From the data below, return the exact lines starting at the line containing "Velocità Suprema. Imma" and ending at the line containing "Superiori. Potenziato dall", both included, and nothing else.

(Records from a collection)
.....
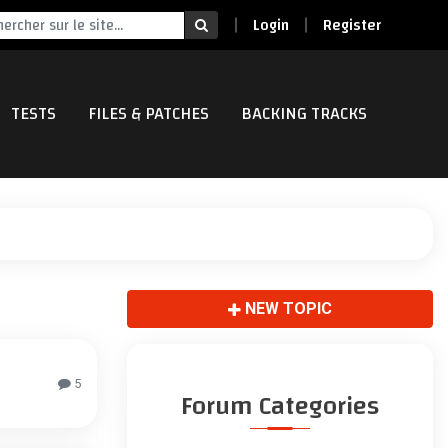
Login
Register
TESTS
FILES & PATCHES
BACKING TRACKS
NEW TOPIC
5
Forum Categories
.....
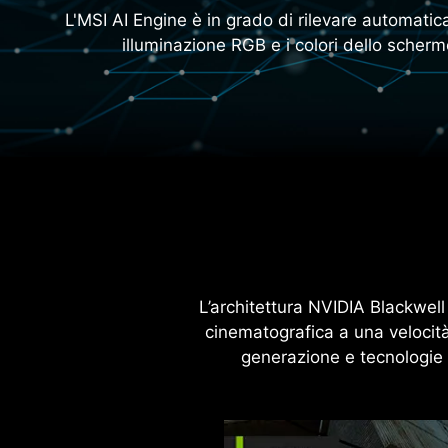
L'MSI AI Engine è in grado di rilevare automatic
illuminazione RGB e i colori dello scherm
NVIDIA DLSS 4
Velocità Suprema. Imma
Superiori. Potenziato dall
.....
TASK SOLUTION >>
Velocità Suprema. Imma
Superiori. Potenziato dall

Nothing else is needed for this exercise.